- MATERIAL FOR THE TASK
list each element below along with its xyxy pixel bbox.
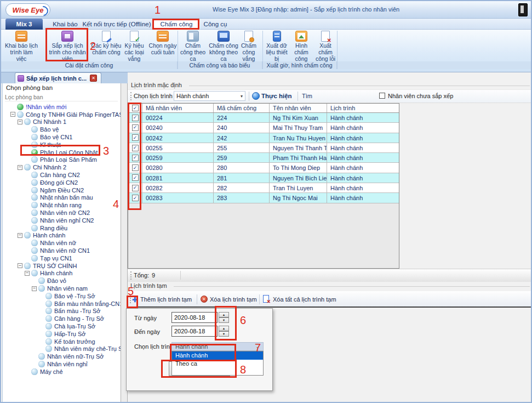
spin-down-icon[interactable]: ▼ (219, 331, 229, 337)
tree-item[interactable]: − Nhặt nhân bẩn màu (3, 194, 121, 202)
schedule-dropdown[interactable]: Hành chánh ▾ (174, 91, 245, 101)
ribbon-button-khong-theo-ca[interactable]: Chấm công không theo ca (208, 31, 239, 61)
execute-button[interactable]: Thực hiện (261, 93, 292, 99)
menu-tab-mix3[interactable]: Mix 3 (5, 19, 43, 30)
column-header[interactable]: Mã chấm công (214, 104, 270, 112)
dropdown-option-hanh-chanh[interactable]: Hành chánh (172, 351, 263, 360)
column-header[interactable]: Mã nhân viên (142, 104, 214, 112)
to-date-field[interactable] (171, 326, 218, 337)
table-row[interactable]: ✓ 00280 280 To Thi Mong Diep Hành chánh (128, 163, 399, 173)
tree-item[interactable]: − Nhân viên nghỉ CN2 (3, 217, 121, 224)
table-row[interactable]: ✓ 00282 282 Tran Thi Luyen Hành chánh (128, 183, 399, 193)
tree-item[interactable]: − Ngâm Điều CN2 (3, 186, 121, 194)
tree-item[interactable]: − Đóng gói CN2 (3, 179, 121, 186)
ribbon-button-xuat-loi[interactable]: Xuất chấm công lỗi (313, 31, 337, 61)
department-filter-input[interactable] (5, 93, 118, 101)
add-temp-schedule-button[interactable]: Thêm lịch trình tạm (140, 296, 192, 303)
expand-icon[interactable]: − (18, 263, 22, 268)
row-checkbox[interactable]: ✓ (132, 124, 139, 131)
tree-item[interactable]: − Bẩn màu -Trụ Sở (3, 308, 121, 315)
ribbon-button-ngay-cuoi-tuan[interactable]: Chọn ngày cuối tuần (148, 31, 177, 61)
row-checkbox[interactable]: ✓ (132, 164, 139, 171)
tree-item[interactable]: − Cân hàng CN2 (3, 171, 121, 179)
menu-tab-cong-cu[interactable]: Công cụ (202, 19, 229, 30)
ribbon-button-hinh-cham-cong[interactable]: Hình chấm công (290, 31, 313, 61)
table-row[interactable]: ✓ 00255 255 Nguyen Thi Thanh Thuy Hành c… (128, 143, 399, 153)
tree-item[interactable]: − Nhân viên nữ CN1 (3, 247, 121, 254)
row-checkbox[interactable]: ✓ (132, 145, 139, 151)
tree-item[interactable]: − Chi Nhánh 2 (3, 163, 121, 171)
tree-item[interactable]: − Bẩn màu nhân trắng-CN1 (3, 300, 121, 308)
tree-item[interactable]: − Bảo vệ CN1 (3, 133, 121, 141)
ribbon-button-cham-cong-theo-ca[interactable]: Chấm công theo ca (179, 31, 207, 61)
tree-item[interactable]: − Cân hàng - Trụ Sở (3, 315, 121, 322)
tree-item[interactable]: − Nhặt nhân rang (3, 201, 121, 209)
table-row[interactable]: ✓ 00242 242 Tran Nu Thu Huyen Hành chánh (128, 133, 399, 143)
expand-icon[interactable]: − (32, 286, 37, 291)
row-checkbox[interactable]: ✓ (132, 174, 139, 181)
tree-item[interactable]: − TRỤ SỞ CHÍNH (3, 262, 121, 270)
spin-down-icon[interactable]: ▼ (219, 317, 229, 323)
row-checkbox[interactable]: ✓ (132, 185, 139, 191)
tree-item[interactable]: − Máy chẻ (3, 368, 121, 376)
from-date-field[interactable] (171, 312, 218, 323)
delete-temp-schedule-button[interactable]: Xóa lịch trình tạm (210, 296, 257, 303)
document-tab[interactable]: Sắp xếp lịch trình c... ✕ (15, 72, 101, 83)
tree-item[interactable]: − Hành chánh (3, 232, 121, 240)
tree-item[interactable]: − Bảo vệ (3, 126, 121, 133)
row-checkbox[interactable]: ✓ (132, 134, 139, 141)
spin-up-icon[interactable]: ▲ (219, 312, 229, 317)
expand-icon[interactable]: − (18, 120, 22, 124)
tree-item[interactable]: − Hành chánh (3, 270, 121, 277)
table-row[interactable]: ✓ 00259 259 Pham Thi Thanh Ha Hành chánh (128, 153, 399, 163)
schedule-combo[interactable]: Hành chánh ⌄ (171, 342, 264, 351)
tree-item[interactable]: − Nhân viên nghỉ (3, 360, 121, 368)
row-checkbox[interactable]: ✓ (132, 155, 139, 161)
tree-item[interactable]: − Chi Nhánh 1 (3, 118, 121, 126)
tree-item[interactable]: − Nhân viên nam (3, 285, 121, 292)
expand-icon[interactable]: − (18, 165, 22, 170)
expand-icon[interactable]: − (25, 271, 30, 276)
close-icon[interactable]: ✕ (90, 75, 97, 82)
tree-item[interactable]: − Nhân viên nữ-Trụ Sở (3, 353, 121, 360)
tree-item[interactable]: − Nhân viên nữ (3, 239, 121, 247)
column-header[interactable]: Tên nhân viên (270, 104, 327, 112)
tree-item[interactable]: − Nhân viên máy chẻ-Trụ Sở (3, 345, 121, 353)
table-row[interactable]: ✓ 00281 281 Nguyen Thi Bich Lien Hành ch… (128, 173, 399, 183)
menu-tab-cham-cong[interactable]: Chấm công (153, 19, 200, 30)
dropdown-option-theo-ca[interactable]: Theo ca (172, 360, 263, 368)
ribbon-button-khai-bao-lich-trinh[interactable]: Khai báo lịch trình làm việc (4, 31, 38, 61)
tree-item[interactable]: − Công ty TNHH Giải Pháp FingerTAS (3, 111, 121, 118)
tree-item[interactable]: − Rang điều (3, 224, 121, 232)
menu-tab-khai-bao[interactable]: Khai báo (48, 19, 82, 30)
ribbon-button-sap-xep-lich-trinh[interactable]: Sắp xếp lịch trình cho nhân viên (47, 31, 88, 61)
tree-item[interactable]: − Tạp vụ CN1 (3, 254, 121, 262)
menu-tab-ket-noi[interactable]: Kết nối trực tiếp (Offline) (82, 19, 151, 30)
row-checkbox[interactable]: ✓ (132, 195, 139, 201)
ribbon-button-xuat-du-lieu[interactable]: Xuất dữ liệu thiết bị (264, 31, 290, 61)
row-checkbox[interactable]: ✓ (132, 115, 139, 121)
table-row[interactable]: ✓ 00283 283 Ng Thi Ngoc Mai Hành chánh (128, 193, 399, 203)
ribbon-button-ky-hieu-vang[interactable]: Ký hiệu các loại vắng (121, 31, 147, 61)
table-row[interactable]: ✓ 00224 224 Ng Thi Kim Xuan Hành chánh (128, 113, 399, 123)
tree-item[interactable]: − !Nhân viên mới (3, 103, 121, 111)
table-row[interactable]: ✓ 00240 240 Mai Thi Thuy Tram Hành chánh (128, 123, 399, 133)
expand-icon[interactable]: − (18, 233, 22, 238)
spin-up-icon[interactable]: ▲ (219, 326, 229, 331)
delete-all-temp-schedule-button[interactable]: Xóa tất cả lịch trình tạm (273, 296, 336, 303)
unassigned-checkbox[interactable] (379, 93, 385, 99)
tree-item[interactable]: − Nhân viên nữ CN2 (3, 209, 121, 217)
select-all-checkbox[interactable]: ✓ (132, 105, 139, 111)
to-date-stepper[interactable]: ▲ ▼ (219, 326, 229, 337)
tree-item[interactable]: − Chà lụa-Trụ Sở (3, 322, 121, 330)
tree-item[interactable]: − Bảo vệ -Trụ Sở (3, 292, 121, 300)
from-date-stepper[interactable]: ▲ ▼ (219, 312, 229, 323)
tree-item[interactable]: − Đảo vỏ (3, 277, 121, 285)
tree-item[interactable]: − Kế toán trưởng (3, 338, 121, 345)
ribbon-button-cham-cong-vang[interactable]: Chấm công vắng (237, 31, 261, 61)
tree-item[interactable]: − Phân Loại Sản Phẩm (3, 156, 121, 164)
column-header[interactable]: Lịch trình (327, 104, 399, 112)
find-button[interactable]: Tìm (302, 93, 312, 99)
expand-icon[interactable]: − (10, 112, 15, 117)
tree-item[interactable]: − Hấp-Trụ Sở (3, 330, 121, 338)
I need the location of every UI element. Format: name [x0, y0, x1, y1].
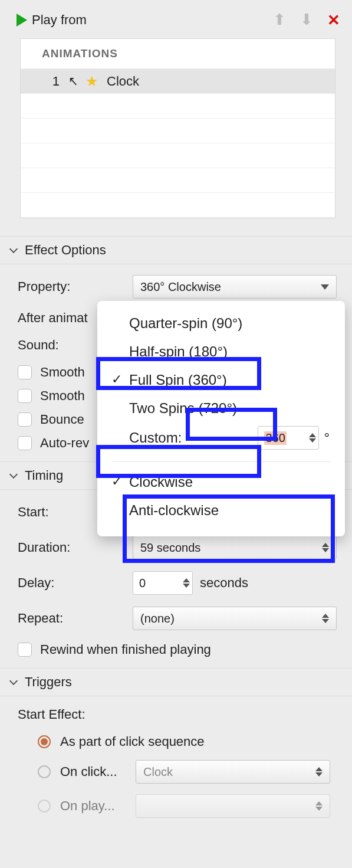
radio-icon [38, 800, 51, 813]
spin-option-half[interactable]: Half-spin (180°) [103, 338, 339, 366]
triggers-body: Start Effect: As part of click sequence … [0, 696, 352, 846]
animation-list-item[interactable]: 1 ↖ ★ Clock [21, 69, 335, 94]
animation-list-empty-row [21, 119, 335, 143]
trigger-on-click-target-dropdown[interactable]: Clock [136, 760, 330, 784]
spin-custom-value: 360 [264, 431, 286, 445]
stepper-down-icon [315, 772, 323, 777]
dropdown-arrow-icon [321, 284, 329, 290]
animation-list-empty-row [21, 143, 335, 168]
duration-label: Duration: [18, 540, 133, 555]
delay-unit: seconds [200, 575, 248, 591]
repeat-value: (none) [140, 612, 175, 625]
stepper-up-icon [322, 614, 329, 618]
smooth-end-label: Smooth [40, 388, 85, 404]
property-dropdown-menu: Quarter-spin (90°) Half-spin (180°) Full… [97, 301, 345, 536]
stepper-down-icon[interactable] [309, 438, 316, 443]
trigger-click-sequence-label: As part of click sequence [60, 734, 205, 749]
checkbox-icon [18, 365, 32, 379]
play-from-label[interactable]: Play from [32, 12, 273, 28]
property-label: Property: [18, 279, 133, 294]
animation-list-empty-row [21, 94, 335, 119]
stepper-down-icon [322, 619, 329, 623]
stepper-up-icon [315, 801, 323, 805]
spin-custom-label: Custom: [129, 430, 182, 446]
animation-list-empty-row [21, 168, 335, 193]
checkbox-icon [18, 389, 32, 403]
on-click-trigger-icon: ↖ [68, 74, 78, 89]
play-icon[interactable] [17, 14, 27, 27]
delay-label: Delay: [18, 575, 133, 591]
effect-options-title: Effect Options [25, 243, 106, 258]
checkbox-icon [18, 643, 32, 657]
stepper-up-icon [315, 767, 323, 771]
trigger-on-play-target-dropdown [136, 794, 330, 818]
emphasis-effect-icon: ★ [85, 73, 98, 90]
radio-icon [38, 765, 51, 778]
start-effect-label: Start Effect: [18, 707, 337, 722]
repeat-dropdown[interactable]: (none) [133, 607, 337, 630]
delay-input[interactable]: 0 [133, 571, 193, 595]
stepper-down-icon[interactable] [183, 584, 190, 588]
degree-unit: ° [324, 430, 330, 446]
radio-icon [38, 735, 51, 748]
smooth-start-label: Smooth [40, 365, 85, 380]
stepper-up-icon [322, 543, 329, 547]
triggers-title: Triggers [25, 674, 72, 690]
trigger-on-play-label: On play... [60, 798, 131, 814]
spin-option-two[interactable]: Two Spins (720°) [103, 394, 339, 422]
animations-list: ANIMATIONS 1 ↖ ★ Clock [20, 38, 335, 218]
menu-separator [111, 461, 331, 462]
chevron-down-icon [9, 470, 18, 479]
chevron-down-icon [9, 245, 18, 253]
rewind-label: Rewind when finished playing [40, 642, 211, 657]
direction-option-anticlockwise[interactable]: Anti-clockwise [103, 496, 339, 525]
animation-name: Clock [107, 74, 139, 89]
delay-value: 0 [139, 577, 146, 590]
duration-dropdown[interactable]: 59 seconds [133, 536, 337, 559]
checkbox-icon [18, 412, 32, 427]
animations-list-header: ANIMATIONS [21, 39, 335, 69]
bounce-label: Bounce [40, 412, 84, 427]
spin-option-full[interactable]: Full Spin (360°) [103, 366, 339, 394]
animation-play-header: Play from ⬆ ⬇ ✕ [0, 0, 352, 35]
direction-option-clockwise[interactable]: Clockwise [103, 468, 339, 496]
chevron-down-icon [9, 677, 18, 685]
spin-option-quarter[interactable]: Quarter-spin (90°) [103, 309, 339, 338]
trigger-click-sequence-radio[interactable]: As part of click sequence [38, 734, 337, 749]
animation-index: 1 [42, 74, 60, 89]
checkbox-icon [18, 436, 32, 450]
property-value: 360° Clockwise [140, 280, 221, 294]
duration-value: 59 seconds [140, 541, 200, 555]
spin-custom-input[interactable]: 360 [258, 426, 319, 450]
move-down-icon[interactable]: ⬇ [300, 11, 313, 29]
stepper-down-icon [322, 548, 329, 552]
repeat-label: Repeat: [18, 611, 133, 626]
effect-options-body: Property: 360° Clockwise After animat So… [0, 264, 352, 461]
triggers-section-toggle[interactable]: Triggers [0, 668, 352, 696]
trigger-on-click-label: On click... [60, 764, 131, 779]
property-dropdown[interactable]: 360° Clockwise [133, 275, 337, 299]
effect-options-section-toggle[interactable]: Effect Options [0, 236, 352, 264]
trigger-on-click-target: Clock [143, 765, 173, 779]
move-up-icon[interactable]: ⬆ [273, 11, 286, 29]
trigger-on-click-radio[interactable]: On click... Clock [38, 760, 337, 784]
spin-option-custom-row: Custom: 360 ° [103, 422, 339, 456]
stepper-up-icon[interactable] [183, 578, 190, 582]
timing-title: Timing [25, 468, 63, 483]
stepper-down-icon [315, 807, 323, 811]
stepper-up-icon[interactable] [309, 433, 316, 437]
trigger-on-play-radio: On play... [38, 794, 337, 818]
delete-icon[interactable]: ✕ [327, 12, 340, 28]
rewind-checkbox-row[interactable]: Rewind when finished playing [18, 642, 337, 657]
auto-reverse-label: Auto-rev [40, 435, 89, 451]
animation-list-empty-row [21, 193, 335, 218]
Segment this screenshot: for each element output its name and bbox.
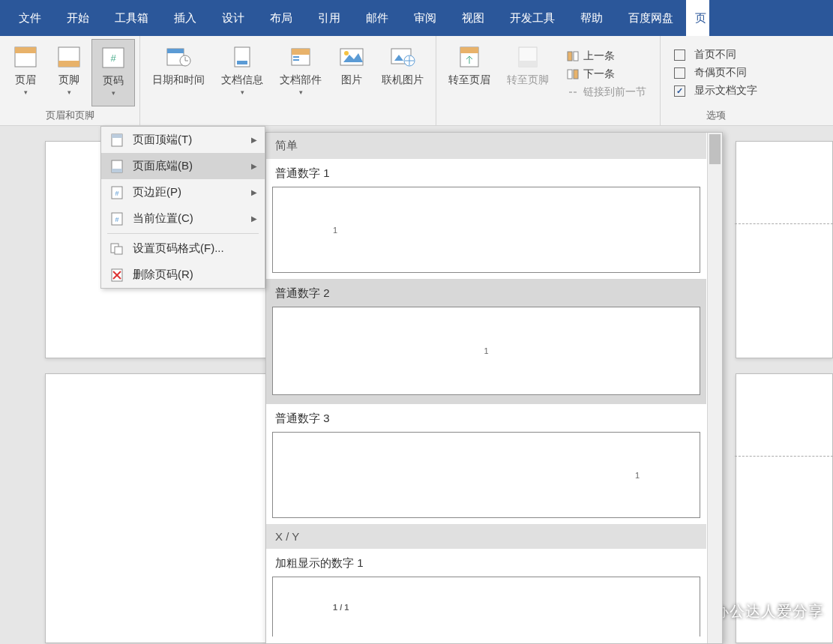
tab-header-footer-tools[interactable]: 页 (686, 0, 709, 36)
header-label: 页眉 (15, 73, 36, 87)
chevron-right-icon: ▶ (251, 188, 257, 196)
group-label-insert (286, 109, 289, 125)
footer-button[interactable]: 页脚 ▾ (48, 39, 90, 106)
online-picture-label: 联机图片 (382, 73, 424, 87)
menu-top-of-page[interactable]: 页面顶端(T) ▶ (101, 127, 265, 153)
quick-parts-icon (287, 43, 314, 70)
svg-rect-24 (460, 47, 478, 53)
goto-footer-button[interactable]: 转至页脚 (499, 39, 556, 109)
page (45, 373, 270, 643)
gallery-scrollbar[interactable] (707, 133, 722, 643)
tab-developer[interactable]: 开发工具 (497, 0, 568, 36)
gallery-item-plain-2[interactable]: 普通数字 2 1 (266, 279, 706, 404)
svg-rect-26 (519, 61, 537, 67)
tab-mailings[interactable]: 邮件 (353, 0, 401, 36)
tab-toolbox[interactable]: 工具箱 (102, 0, 161, 36)
svg-rect-14 (292, 49, 310, 55)
date-time-button[interactable]: 日期和时间 (145, 39, 212, 109)
page-number-button[interactable]: # 页码 ▾ (91, 39, 135, 106)
previous-label: 上一条 (583, 49, 615, 63)
menu-separator (107, 233, 259, 234)
preview-number: 1 / 1 (333, 603, 349, 612)
preview-number: 1 (484, 346, 488, 355)
svg-rect-40 (115, 247, 122, 254)
chevron-down-icon: ▾ (241, 88, 244, 96)
svg-rect-12 (237, 61, 247, 64)
tab-file[interactable]: 文件 (6, 0, 54, 36)
previous-icon (567, 51, 579, 61)
tab-home[interactable]: 开始 (54, 0, 102, 36)
menu-label: 页边距(P) (133, 185, 181, 199)
page-margins-icon: # (109, 186, 125, 199)
online-picture-button[interactable]: 联机图片 (374, 39, 431, 109)
menu-label: 页面底端(B) (133, 159, 193, 173)
next-button[interactable]: 下一条 (562, 65, 651, 83)
preview-number: 1 (635, 471, 640, 480)
svg-rect-28 (574, 52, 578, 61)
dashed-line (735, 223, 833, 224)
online-picture-icon (389, 43, 416, 70)
different-first-page-checkbox[interactable]: 首页不同 (670, 46, 762, 64)
doc-info-label: 文档信息 (221, 73, 263, 87)
show-document-text-label: 显示文档文字 (694, 84, 757, 97)
tab-layout[interactable]: 布局 (257, 0, 305, 36)
ribbon-group-options: 首页不同 奇偶页不同 显示文档文字 选项 (661, 36, 771, 125)
page-number-gallery: 简单 普通数字 1 1 普通数字 2 1 普通数字 3 1 X / Y 加粗显示… (265, 132, 723, 644)
previous-button[interactable]: 上一条 (562, 47, 651, 65)
svg-rect-34 (112, 169, 122, 172)
menu-bottom-of-page[interactable]: 页面底端(B) ▶ (101, 153, 265, 179)
current-position-icon: # (109, 212, 125, 226)
tab-view[interactable]: 视图 (449, 0, 497, 36)
date-time-label: 日期和时间 (152, 73, 205, 87)
chevron-down-icon: ▾ (67, 88, 71, 96)
ribbon-group-header-footer: 页眉 ▾ 页脚 ▾ # 页码 ▾ 页眉和页脚 (0, 36, 140, 125)
page-top-icon (109, 133, 125, 147)
different-first-page-label: 首页不同 (694, 48, 736, 61)
gallery-item-plain-3[interactable]: 普通数字 3 1 (266, 404, 706, 518)
menu-page-margins[interactable]: # 页边距(P) ▶ (101, 179, 265, 205)
tab-references[interactable]: 引用 (305, 0, 353, 36)
link-to-previous-button[interactable]: 链接到前一节 (562, 83, 651, 101)
tab-review[interactable]: 审阅 (401, 0, 449, 36)
ribbon-group-insert: 日期和时间 文档信息 ▾ 文档部件 ▾ 图片 联机图片 (140, 36, 436, 125)
menu-remove-page-numbers[interactable]: 删除页码(R) (101, 262, 265, 288)
menu-current-position[interactable]: # 当前位置(C) ▶ (101, 205, 265, 232)
tab-help[interactable]: 帮助 (568, 0, 616, 36)
next-icon (567, 69, 579, 79)
picture-button[interactable]: 图片 (331, 39, 373, 109)
show-document-text-checkbox[interactable]: 显示文档文字 (670, 82, 762, 100)
doc-info-button[interactable]: 文档信息 ▾ (214, 39, 271, 109)
picture-label: 图片 (341, 73, 362, 87)
preview-number: 1 (333, 226, 337, 235)
gallery-item-label: 普通数字 3 (266, 404, 706, 432)
gallery-item-bold-1[interactable]: 加粗显示的数字 1 1 / 1 (266, 549, 706, 637)
page-bottom-icon (109, 160, 125, 173)
chevron-right-icon: ▶ (251, 136, 257, 144)
gallery-item-label: 加粗显示的数字 1 (266, 549, 706, 577)
svg-rect-27 (568, 52, 572, 61)
group-label-header-footer: 页眉和页脚 (46, 106, 94, 125)
next-label: 下一条 (583, 67, 615, 81)
tab-design[interactable]: 设计 (209, 0, 257, 36)
scrollbar-thumb[interactable] (709, 134, 721, 164)
chevron-down-icon: ▾ (24, 88, 28, 96)
header-button[interactable]: 页眉 ▾ (4, 39, 46, 106)
gallery-item-plain-1[interactable]: 普通数字 1 1 (266, 159, 706, 273)
ribbon: 页眉 ▾ 页脚 ▾ # 页码 ▾ 页眉和页脚 日期和时间 (0, 36, 833, 126)
svg-point-19 (344, 51, 349, 55)
quick-parts-button[interactable]: 文档部件 ▾ (272, 39, 329, 109)
tab-baidu[interactable]: 百度网盘 (616, 0, 686, 36)
header-icon (12, 43, 39, 70)
dashed-line (735, 456, 833, 457)
date-time-icon (165, 43, 192, 70)
quick-parts-label: 文档部件 (280, 73, 322, 87)
different-odd-even-checkbox[interactable]: 奇偶页不同 (670, 64, 762, 82)
remove-icon (109, 268, 125, 282)
menu-format-page-numbers[interactable]: 设置页码格式(F)... (101, 235, 265, 262)
svg-rect-16 (293, 59, 299, 61)
gallery-item-label: 普通数字 1 (266, 159, 706, 187)
goto-header-button[interactable]: 转至页眉 (441, 39, 498, 109)
tab-insert[interactable]: 插入 (161, 0, 209, 36)
svg-rect-7 (167, 49, 184, 53)
svg-rect-29 (568, 70, 572, 79)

- WHAT IS BEING ASKED
When "bottom" shows up in a line of the material, report that line.

- TASK RESPONSE
menu-bottom-of-page[interactable]: 页面底端(B) ▶ (101, 153, 265, 179)
page-bottom-icon (109, 160, 125, 173)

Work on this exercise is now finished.